DATA
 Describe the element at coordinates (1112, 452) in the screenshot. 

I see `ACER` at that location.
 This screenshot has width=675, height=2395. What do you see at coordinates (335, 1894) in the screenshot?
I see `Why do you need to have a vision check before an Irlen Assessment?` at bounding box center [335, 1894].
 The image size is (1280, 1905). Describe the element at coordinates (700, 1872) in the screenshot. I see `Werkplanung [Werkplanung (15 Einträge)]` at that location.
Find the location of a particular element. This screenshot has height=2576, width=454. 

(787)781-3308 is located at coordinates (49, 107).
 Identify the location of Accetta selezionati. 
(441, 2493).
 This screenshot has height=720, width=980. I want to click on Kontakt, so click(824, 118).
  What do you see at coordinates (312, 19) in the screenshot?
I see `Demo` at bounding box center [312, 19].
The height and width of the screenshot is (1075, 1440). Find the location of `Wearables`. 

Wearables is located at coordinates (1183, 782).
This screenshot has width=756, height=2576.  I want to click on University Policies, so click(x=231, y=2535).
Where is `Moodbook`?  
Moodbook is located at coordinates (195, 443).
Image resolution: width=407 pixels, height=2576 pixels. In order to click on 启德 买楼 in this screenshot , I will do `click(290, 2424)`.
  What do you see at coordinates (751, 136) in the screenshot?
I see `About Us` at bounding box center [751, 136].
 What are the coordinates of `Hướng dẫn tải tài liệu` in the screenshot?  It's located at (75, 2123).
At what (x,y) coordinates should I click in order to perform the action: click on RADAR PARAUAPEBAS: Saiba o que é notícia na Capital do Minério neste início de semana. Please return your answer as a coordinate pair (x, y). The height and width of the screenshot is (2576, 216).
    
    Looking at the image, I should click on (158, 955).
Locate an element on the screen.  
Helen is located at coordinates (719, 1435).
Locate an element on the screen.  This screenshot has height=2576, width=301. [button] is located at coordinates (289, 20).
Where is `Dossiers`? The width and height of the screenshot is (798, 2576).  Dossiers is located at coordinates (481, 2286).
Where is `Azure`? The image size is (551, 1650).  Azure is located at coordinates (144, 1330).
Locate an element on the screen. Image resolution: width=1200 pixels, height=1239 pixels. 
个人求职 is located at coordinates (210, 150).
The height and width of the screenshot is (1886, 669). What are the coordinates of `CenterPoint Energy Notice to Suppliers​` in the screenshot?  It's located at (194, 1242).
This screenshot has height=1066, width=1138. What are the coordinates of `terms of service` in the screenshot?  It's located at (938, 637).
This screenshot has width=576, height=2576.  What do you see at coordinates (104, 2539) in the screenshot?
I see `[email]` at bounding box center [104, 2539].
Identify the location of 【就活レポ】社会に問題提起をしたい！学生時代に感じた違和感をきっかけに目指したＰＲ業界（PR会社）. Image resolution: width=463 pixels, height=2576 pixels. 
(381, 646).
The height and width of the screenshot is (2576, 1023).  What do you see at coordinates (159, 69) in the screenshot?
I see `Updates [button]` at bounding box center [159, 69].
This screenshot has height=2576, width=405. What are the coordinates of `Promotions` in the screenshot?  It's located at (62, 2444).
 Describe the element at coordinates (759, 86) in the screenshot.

WORK INSTRUCTION
Each line from the line holding "The height and width of the screenshot is (1886, 669)." through the end of the material above is to be printed exactly, both ends included, and no other line is to appear.

SOLVED EXERCISE
The height and width of the screenshot is (1886, 669). What are the coordinates of `CenterPoint Energy Notice to Suppliers​` in the screenshot?  It's located at (194, 1242).
This screenshot has height=1066, width=1138. What are the coordinates of `terms of service` in the screenshot?  It's located at (938, 637).
This screenshot has width=576, height=2576.  What do you see at coordinates (104, 2539) in the screenshot?
I see `[email]` at bounding box center [104, 2539].
Identify the location of 【就活レポ】社会に問題提起をしたい！学生時代に感じた違和感をきっかけに目指したＰＲ業界（PR会社）. Image resolution: width=463 pixels, height=2576 pixels. 
(381, 646).
The height and width of the screenshot is (2576, 1023).  What do you see at coordinates (159, 69) in the screenshot?
I see `Updates [button]` at bounding box center [159, 69].
This screenshot has height=2576, width=405. What are the coordinates of `Promotions` in the screenshot?  It's located at (62, 2444).
 Describe the element at coordinates (759, 86) in the screenshot.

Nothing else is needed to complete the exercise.